5. 国立大学職員 1) 「A2201 情報システム利用規程」第6条(厳守事項)について、条項の順番として第3条(適用範囲)の次のあるのが適切ではないか? 第4条(アカウントの申請)、第5条(IDとパスワードによる認証の場合)とかなり具体的な条項であるので、それよりも前に位置づけられるのが適切ではないかと考える。 意見の通り修正した。
2) 「A2201 情報システム利用規程」第10条(禁止事項)において、1号から14号までは、「…の発信」「…する行為」などの文体であるが、15号は、「…利用してならない。…を得なければならない。」となっており、文体の整合性を取るのが適切だと考える。
(例)十五 P2Pソフトウェアについては、情報セキュリティ責任者の許可を得ないで利用する行為、教育・研究目的以外に利用する行為。
意見を踏まえるとともに15号の重要性を鑑み、15号を第10条の2項として修正した。
3) 「A2201 情報システム利用規程」第10条(禁止事項)7号「営業ないし商業を目的とした本学情報システムの利用」について、この想定されるA大学では、学内ベンチャーや生協などの大学内ある営利組織には一切利用を認めないのか? その他の例として、学会などにおいて業者がデモする場合や大学自体が有料の講習会などを行う場合などがある。次のような但し書き追加は検討されていないのか?「ただし、全学総括責任者が認めた場合はこの限りではない。」 「A1001 情報システム運用基本規程」第3条九号「教職員等」の解説にあるように、大学の活動との関連で同窓会、生協、TLO、インキュベーションセンター、地域交流センター、財団などが利用することは想定される。ただし、その利用の目的を大学の教育・研究活動および運営を支援する業務に限定して、営利業務のネットワークを別に用意するとしている大学の例があり、A大学もそのような運用をしていると考える。ただし、大学施設内の組織や関連事業の営利業務に利用できることを利用規程の定め、あるいは全学総括責任者の判断によって認めるような方針もありえるので、この趣旨の解説を付記した。
4) 文体について
利用規程集の文面の中で、手順やガイドラインを記載している部分があるが「 」を付与したところとそうでないところがあるので、統一すべきではないか?

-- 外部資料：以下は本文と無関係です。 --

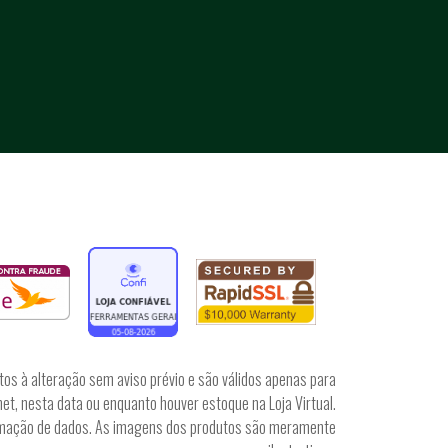
tos à alteração sem aviso prévio e são válidos apenas para
et, nesta data ou enquanto houver estoque na Loja Virtual.
irmação de dados. As imagens dos produtos são meramente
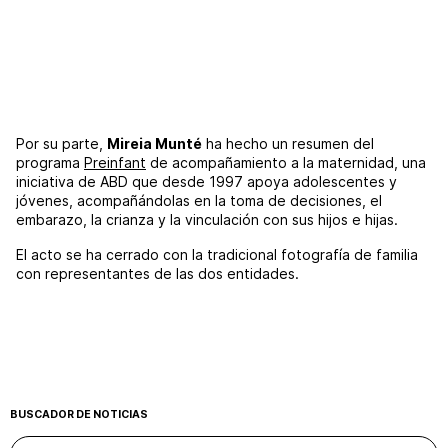
Por su parte,
Mireia Munté
ha hecho un resumen del
programa
Preinfant
de acompañamiento a la maternidad, una
iniciativa de ABD que desde 1997 apoya adolescentes y
jóvenes, acompañándolas en la toma de decisiones, el
embarazo, la crianza y la vinculación con sus hijos e hijas.
El acto se ha cerrado con la tradicional fotografía de familia
con representantes de las dos entidades.
BUSCADOR DE NOTICIAS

意見を踏まえ、「文書番号 文書名」の様式で統一した。
6. 国立大学教員 ○ 留学生や、外国人訪問者などの短期利用者も対象にしているのであるから、せめて利用規程など利用者が理解することを義務付けているものや、教育テキスト作成ガイドライン(一般利用者向け)については、参考訳でいいので英語版を用意してほしい。 ご指摘の旨を次版の関係者へ申し送るようにする。
国立大学教員
(昨年度意見No.4の再掲)
○ 「本学情報システム」(A大学情報システム)の範囲がよく分からない。対象となる「情報」の範囲について、規程により文言が異なり、範囲が不明確である。規律をする情報資産の対象範囲について、明確にしていただきたい。
(昨年度の結果において「今後検討する」と回答していたもの)
上記4の1)への回答にて対応した。